Stored data entries
....................
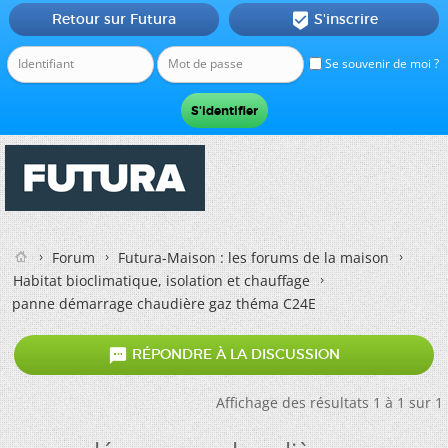
Retour sur Futura
S'inscrire

Se souvenir de moi ?
Forum
Futura-Maison : les forums de la maison
Habitat bioclimatique, isolation et chauffage
panne démarrage chaudière gaz théma C24E

RÉPONDRE À LA DISCUSSION
Affichage des résultats 1 à 1 sur 1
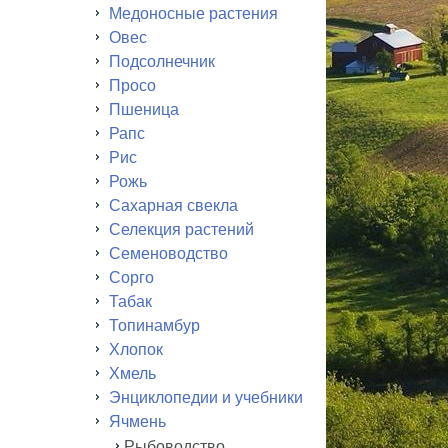
Медоносные растения
Овес
Подсолнечник
Просо
Пшеница
Рапс
Рис
Рожь
Сахарная свекла
Селекция растений
Семеноводство
Сорго
Табак
Топинамбур
Хлопок
Хмель
Энциклопедии и учебники
Ячмень
Рыбоводство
....................
Work request: Please print every record above exactly, but leave the pictures out.

Answer space:
Retour sur Futura
S'inscrire

Se souvenir de moi ?
Forum
Futura-Maison : les forums de la maison
Habitat bioclimatique, isolation et chauffage
panne démarrage chaudière gaz théma C24E

RÉPONDRE À LA DISCUSSION
Affichage des résultats 1 à 1 sur 1
Медоносные растения
Овес
Подсолнечник
Просо
Пшеница
Рапс
Рис
Рожь
Сахарная свекла
Селекция растений
Семеноводство
Сорго
Табак
Топинамбур
Хлопок
Хмель
Энциклопедии и учебники
Ячмень
Рыбоводство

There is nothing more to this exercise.